[WHAT YOU SHOULD DO]
Exactly as written and without the pictures, output the entries below.

[Records contained in a dataset]

------------------------------------------------

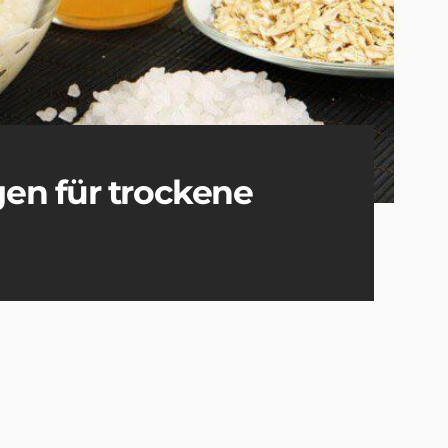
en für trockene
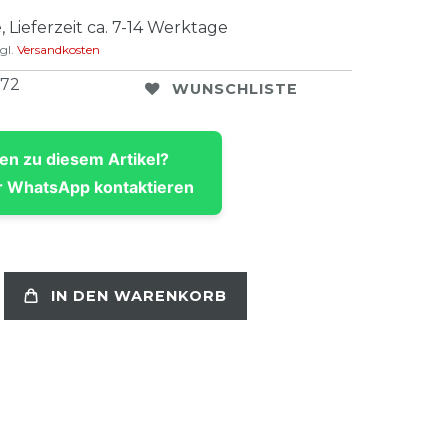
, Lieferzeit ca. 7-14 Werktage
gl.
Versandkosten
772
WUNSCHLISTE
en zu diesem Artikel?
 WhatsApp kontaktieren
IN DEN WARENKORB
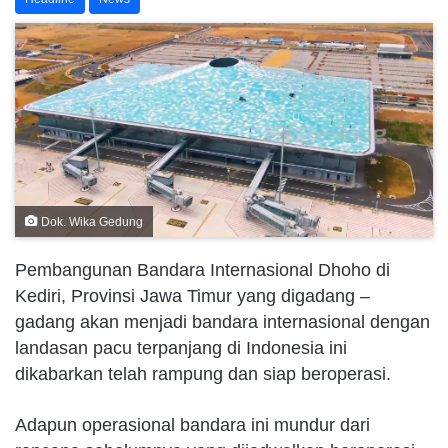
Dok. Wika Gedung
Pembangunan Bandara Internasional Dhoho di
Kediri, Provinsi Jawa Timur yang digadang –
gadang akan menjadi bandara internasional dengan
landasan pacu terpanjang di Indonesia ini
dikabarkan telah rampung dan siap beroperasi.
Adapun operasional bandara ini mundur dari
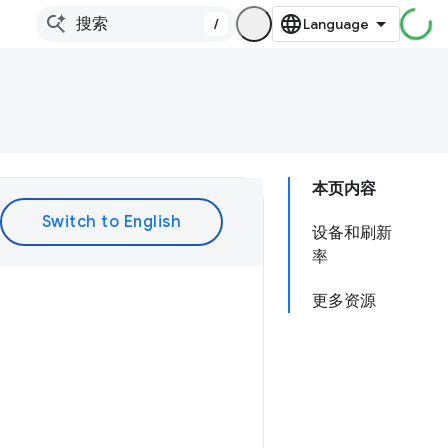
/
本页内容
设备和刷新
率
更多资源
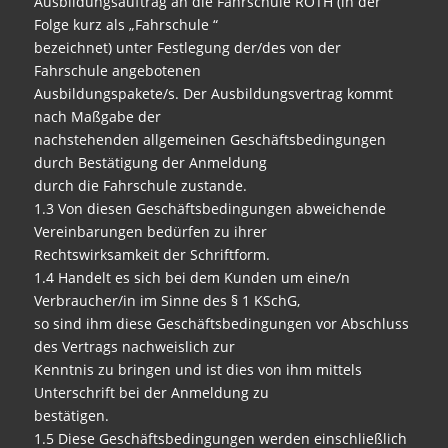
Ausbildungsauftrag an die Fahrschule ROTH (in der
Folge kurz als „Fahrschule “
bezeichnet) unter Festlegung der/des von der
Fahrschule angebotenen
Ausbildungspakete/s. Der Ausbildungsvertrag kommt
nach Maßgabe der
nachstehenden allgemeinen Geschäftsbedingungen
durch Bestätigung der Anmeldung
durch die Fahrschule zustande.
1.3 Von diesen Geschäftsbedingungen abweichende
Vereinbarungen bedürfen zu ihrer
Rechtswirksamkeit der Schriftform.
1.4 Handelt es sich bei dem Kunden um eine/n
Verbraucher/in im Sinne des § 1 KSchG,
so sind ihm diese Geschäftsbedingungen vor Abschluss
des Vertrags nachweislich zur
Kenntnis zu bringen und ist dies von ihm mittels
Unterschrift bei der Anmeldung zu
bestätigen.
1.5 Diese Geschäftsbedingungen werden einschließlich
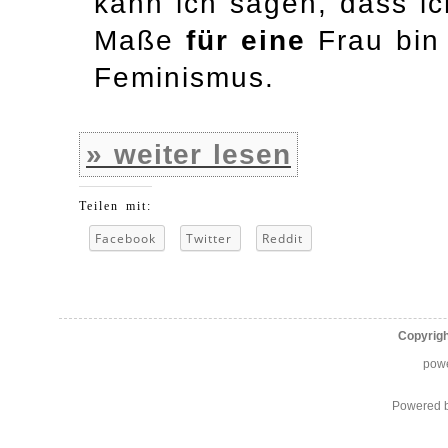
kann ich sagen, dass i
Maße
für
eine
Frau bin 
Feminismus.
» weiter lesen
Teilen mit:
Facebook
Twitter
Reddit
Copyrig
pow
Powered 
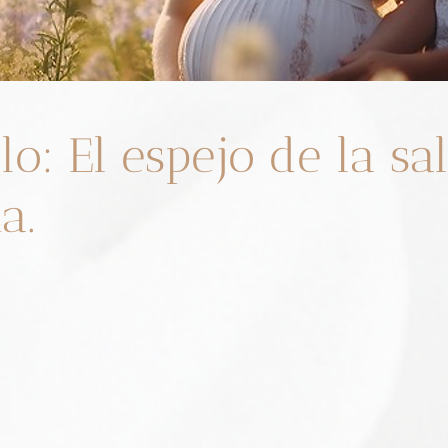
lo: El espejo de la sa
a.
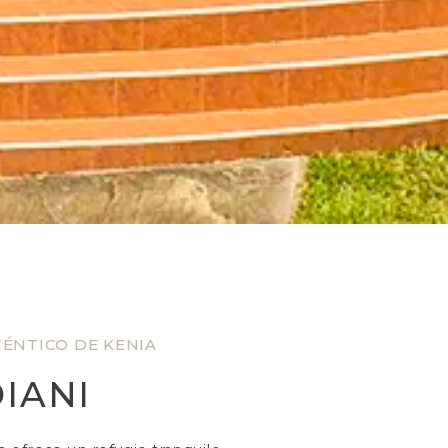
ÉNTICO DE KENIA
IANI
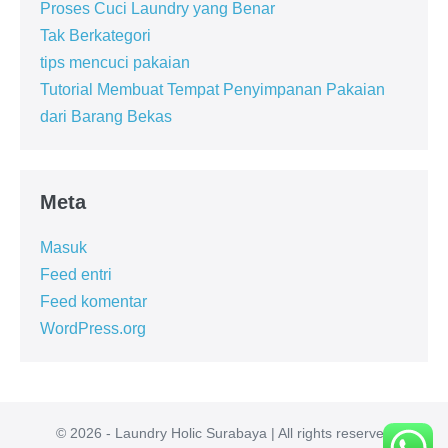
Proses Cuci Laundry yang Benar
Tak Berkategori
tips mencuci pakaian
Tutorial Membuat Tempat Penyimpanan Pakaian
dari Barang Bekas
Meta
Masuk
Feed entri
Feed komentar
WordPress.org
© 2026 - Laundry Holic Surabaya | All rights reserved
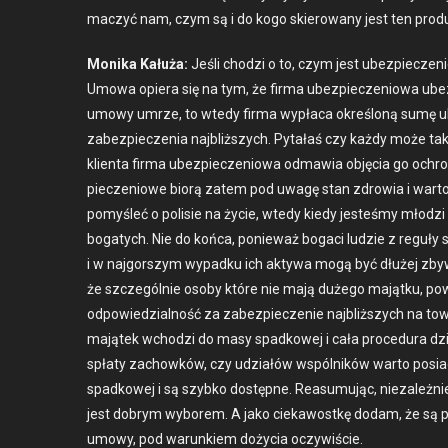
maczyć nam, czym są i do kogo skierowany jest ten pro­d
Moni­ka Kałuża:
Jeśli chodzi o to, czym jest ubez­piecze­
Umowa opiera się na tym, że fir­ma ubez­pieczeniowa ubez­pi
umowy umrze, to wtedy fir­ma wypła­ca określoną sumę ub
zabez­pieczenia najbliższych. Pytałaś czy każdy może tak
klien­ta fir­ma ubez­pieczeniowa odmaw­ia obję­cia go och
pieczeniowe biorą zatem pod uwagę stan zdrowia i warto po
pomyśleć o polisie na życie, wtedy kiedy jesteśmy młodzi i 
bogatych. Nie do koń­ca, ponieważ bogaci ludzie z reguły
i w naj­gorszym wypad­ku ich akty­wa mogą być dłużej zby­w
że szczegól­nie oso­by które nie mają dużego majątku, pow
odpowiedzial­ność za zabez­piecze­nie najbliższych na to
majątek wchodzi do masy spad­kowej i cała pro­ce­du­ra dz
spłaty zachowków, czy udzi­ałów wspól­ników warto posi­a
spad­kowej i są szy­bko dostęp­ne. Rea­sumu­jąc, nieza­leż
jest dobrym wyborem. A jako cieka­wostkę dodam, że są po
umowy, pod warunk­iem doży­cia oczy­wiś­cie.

------------------------------------------------

[YOUR RESPONSE]
en für trockene
, Lieferzeit ca. 7-14 Werktage
gl.
Versandkosten
772
WUNSCHLISTE
en zu diesem Artikel?
 WhatsApp kontaktieren
IN DEN WARENKORB
Dok. Wika Gedung
Pembangunan Bandara Internasional Dhoho di
Kediri, Provinsi Jawa Timur yang digadang –
gadang akan menjadi bandara internasional dengan
landasan pacu terpanjang di Indonesia ini
dikabarkan telah rampung dan siap beroperasi.
Adapun operasional bandara ini mundur dari
/
本页内容
设备和刷新
率
更多资源
Ausbildungsauftrag an die Fahrschule ROTH (in der
Folge kurz als „Fahrschule “
bezeichnet) unter Festlegung der/des von der
Fahrschule angebotenen
Ausbildungspakete/s. Der Ausbildungsvertrag kommt
nach Maßgabe der
nachstehenden allgemeinen Geschäftsbedingungen
durch Bestätigung der Anmeldung
durch die Fahrschule zustande.
1.3 Von diesen Geschäftsbedingungen abweichende
Vereinbarungen bedürfen zu ihrer
Rechtswirksamkeit der Schriftform.
1.4 Handelt es sich bei dem Kunden um eine/n
Verbraucher/in im Sinne des § 1 KSchG,
so sind ihm diese Geschäftsbedingungen vor Abschluss
des Vertrags nachweislich zur
Kenntnis zu bringen und ist dies von ihm mittels
Unterschrift bei der Anmeldung zu
bestätigen.
1.5 Diese Geschäftsbedingungen werden einschließlich
kann ich sagen, dass i
Maße
für
eine
Frau bin 
Feminismus.
» weiter lesen
Teilen mit:
Facebook
Twitter
Reddit
Copyrig
pow
Powered 
lo: El espejo de la sa
a.
ÉNTICO DE KENIA
IANI
Proses Cuci Laundry yang Benar
Tak Berkategori
tips mencuci pakaian
Tutorial Membuat Tempat Penyimpanan Pakaian
dari Barang Bekas
Meta
Masuk
Feed entri
Feed komentar
WordPress.org
© 2026 - Laundry Holic Surabaya | All rights reserved
maczyć nam, czym są i do kogo skierowany jest ten pro­d
Moni­ka Kałuża:
Jeśli chodzi o to, czym jest ubez­piecze­
Umowa opiera się na tym, że fir­ma ubez­pieczeniowa ubez­pi
umowy umrze, to wtedy fir­ma wypła­ca określoną sumę ub
zabez­pieczenia najbliższych. Pytałaś czy każdy może tak
klien­ta fir­ma ubez­pieczeniowa odmaw­ia obję­cia go och
pieczeniowe biorą zatem pod uwagę stan zdrowia i warto po
pomyśleć o polisie na życie, wtedy kiedy jesteśmy młodzi i 
bogatych. Nie do koń­ca, ponieważ bogaci ludzie z reguły
i w naj­gorszym wypad­ku ich akty­wa mogą być dłużej zby­w
że szczegól­nie oso­by które nie mają dużego majątku, pow
odpowiedzial­ność za zabez­piecze­nie najbliższych na to
majątek wchodzi do masy spad­kowej i cała pro­ce­du­ra dz
spłaty zachowków, czy udzi­ałów wspól­ników warto posi­a
spad­kowej i są szy­bko dostęp­ne. Rea­sumu­jąc, nieza­leż
jest dobrym wyborem. A jako cieka­wostkę dodam, że są po
umowy, pod warunk­iem doży­cia oczy­wiś­cie.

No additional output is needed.